Without skipping or changing anything, print all the entries.
■ ■ ■ ■
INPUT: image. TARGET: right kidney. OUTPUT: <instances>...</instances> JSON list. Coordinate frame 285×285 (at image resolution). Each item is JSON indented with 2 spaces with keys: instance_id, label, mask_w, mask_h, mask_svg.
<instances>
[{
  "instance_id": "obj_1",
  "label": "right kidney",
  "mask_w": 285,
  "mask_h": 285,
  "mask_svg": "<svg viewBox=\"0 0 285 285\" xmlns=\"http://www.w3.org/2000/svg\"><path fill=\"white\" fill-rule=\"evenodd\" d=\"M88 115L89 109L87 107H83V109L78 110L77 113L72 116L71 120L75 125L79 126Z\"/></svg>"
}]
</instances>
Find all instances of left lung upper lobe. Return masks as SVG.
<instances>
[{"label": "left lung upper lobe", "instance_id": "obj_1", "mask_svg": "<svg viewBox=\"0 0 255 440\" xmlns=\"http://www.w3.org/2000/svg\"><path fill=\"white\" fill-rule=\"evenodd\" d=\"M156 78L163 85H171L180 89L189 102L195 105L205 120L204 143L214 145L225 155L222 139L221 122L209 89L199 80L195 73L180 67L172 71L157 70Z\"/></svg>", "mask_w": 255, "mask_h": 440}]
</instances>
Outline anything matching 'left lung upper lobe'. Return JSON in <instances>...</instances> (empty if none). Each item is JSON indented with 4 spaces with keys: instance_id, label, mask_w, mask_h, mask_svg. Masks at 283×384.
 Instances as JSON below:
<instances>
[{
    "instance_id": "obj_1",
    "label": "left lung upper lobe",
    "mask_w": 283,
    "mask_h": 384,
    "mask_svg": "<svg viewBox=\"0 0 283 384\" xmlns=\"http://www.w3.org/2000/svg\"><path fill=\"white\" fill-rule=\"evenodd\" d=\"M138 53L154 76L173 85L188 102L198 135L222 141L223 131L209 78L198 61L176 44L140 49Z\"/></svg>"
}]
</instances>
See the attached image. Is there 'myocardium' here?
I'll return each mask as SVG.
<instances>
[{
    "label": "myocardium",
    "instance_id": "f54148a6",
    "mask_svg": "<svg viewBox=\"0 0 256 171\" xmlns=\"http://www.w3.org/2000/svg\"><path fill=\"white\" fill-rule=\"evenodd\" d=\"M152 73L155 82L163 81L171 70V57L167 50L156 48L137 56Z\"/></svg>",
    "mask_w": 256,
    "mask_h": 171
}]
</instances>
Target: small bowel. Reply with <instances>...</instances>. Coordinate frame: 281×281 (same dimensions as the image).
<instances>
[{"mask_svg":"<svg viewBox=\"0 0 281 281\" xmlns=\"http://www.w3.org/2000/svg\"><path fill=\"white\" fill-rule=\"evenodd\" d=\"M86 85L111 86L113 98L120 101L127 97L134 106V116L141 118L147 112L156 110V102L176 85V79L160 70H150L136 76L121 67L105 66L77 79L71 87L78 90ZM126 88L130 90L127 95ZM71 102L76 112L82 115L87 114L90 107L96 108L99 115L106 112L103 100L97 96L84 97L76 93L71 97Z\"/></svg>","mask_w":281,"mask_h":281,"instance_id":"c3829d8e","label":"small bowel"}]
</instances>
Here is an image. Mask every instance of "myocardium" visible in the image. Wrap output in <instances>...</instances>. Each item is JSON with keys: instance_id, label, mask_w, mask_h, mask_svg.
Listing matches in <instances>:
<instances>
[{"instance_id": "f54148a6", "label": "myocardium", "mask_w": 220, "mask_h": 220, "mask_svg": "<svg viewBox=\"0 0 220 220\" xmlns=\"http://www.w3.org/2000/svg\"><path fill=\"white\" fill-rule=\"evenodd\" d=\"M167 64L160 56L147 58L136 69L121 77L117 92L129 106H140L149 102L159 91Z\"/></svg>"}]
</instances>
■ ■ ■ ■
-- RESPONSE TO THIS EXERCISE --
INPUT: image. TARGET: right kidney. OUTPUT: <instances>...</instances> JSON list. Coordinate frame 285×285 (at image resolution). Each item is JSON indented with 2 spaces with keys: instance_id, label, mask_w, mask_h, mask_svg.
<instances>
[{
  "instance_id": "obj_1",
  "label": "right kidney",
  "mask_w": 285,
  "mask_h": 285,
  "mask_svg": "<svg viewBox=\"0 0 285 285\" xmlns=\"http://www.w3.org/2000/svg\"><path fill=\"white\" fill-rule=\"evenodd\" d=\"M88 115L89 109L87 107H83V109L78 110L77 113L72 116L71 120L75 125L79 126Z\"/></svg>"
}]
</instances>
Find all instances of left lung upper lobe. Return masks as SVG.
<instances>
[{"label": "left lung upper lobe", "instance_id": "obj_1", "mask_svg": "<svg viewBox=\"0 0 255 440\" xmlns=\"http://www.w3.org/2000/svg\"><path fill=\"white\" fill-rule=\"evenodd\" d=\"M156 78L163 85H171L180 89L189 102L195 105L205 120L204 143L214 145L225 155L222 139L221 122L209 89L199 80L195 73L180 67L172 71L157 70Z\"/></svg>", "mask_w": 255, "mask_h": 440}]
</instances>
Outline anything matching 'left lung upper lobe'. Return JSON in <instances>...</instances> (empty if none). Each item is JSON indented with 4 spaces with keys: instance_id, label, mask_w, mask_h, mask_svg. Masks at 283×384.
 Instances as JSON below:
<instances>
[{
    "instance_id": "obj_1",
    "label": "left lung upper lobe",
    "mask_w": 283,
    "mask_h": 384,
    "mask_svg": "<svg viewBox=\"0 0 283 384\" xmlns=\"http://www.w3.org/2000/svg\"><path fill=\"white\" fill-rule=\"evenodd\" d=\"M138 53L154 76L173 85L188 102L198 135L222 141L223 131L209 78L198 61L176 44L140 49Z\"/></svg>"
}]
</instances>
See the attached image. Is there 'myocardium' here?
I'll return each mask as SVG.
<instances>
[{
    "label": "myocardium",
    "instance_id": "f54148a6",
    "mask_svg": "<svg viewBox=\"0 0 256 171\" xmlns=\"http://www.w3.org/2000/svg\"><path fill=\"white\" fill-rule=\"evenodd\" d=\"M152 73L155 82L163 81L171 70V57L167 50L156 48L137 56Z\"/></svg>",
    "mask_w": 256,
    "mask_h": 171
}]
</instances>
Target: small bowel. Reply with <instances>...</instances>. Coordinate frame: 281×281 (same dimensions as the image).
<instances>
[{"mask_svg":"<svg viewBox=\"0 0 281 281\" xmlns=\"http://www.w3.org/2000/svg\"><path fill=\"white\" fill-rule=\"evenodd\" d=\"M86 85L111 86L113 98L120 101L127 97L134 106V116L141 118L147 112L156 110V102L176 85V79L160 70H150L136 76L121 67L105 66L77 79L71 87L78 90ZM126 88L130 90L127 95ZM71 102L76 112L82 115L87 114L90 107L96 108L99 115L106 112L103 100L97 96L84 97L76 93L71 97Z\"/></svg>","mask_w":281,"mask_h":281,"instance_id":"c3829d8e","label":"small bowel"}]
</instances>
Here is an image. Mask every instance of "myocardium" visible in the image. Wrap output in <instances>...</instances>. Each item is JSON with keys: instance_id, label, mask_w, mask_h, mask_svg.
Listing matches in <instances>:
<instances>
[{"instance_id": "f54148a6", "label": "myocardium", "mask_w": 220, "mask_h": 220, "mask_svg": "<svg viewBox=\"0 0 220 220\" xmlns=\"http://www.w3.org/2000/svg\"><path fill=\"white\" fill-rule=\"evenodd\" d=\"M167 64L160 56L147 58L136 69L121 77L117 92L129 106H140L149 102L159 91Z\"/></svg>"}]
</instances>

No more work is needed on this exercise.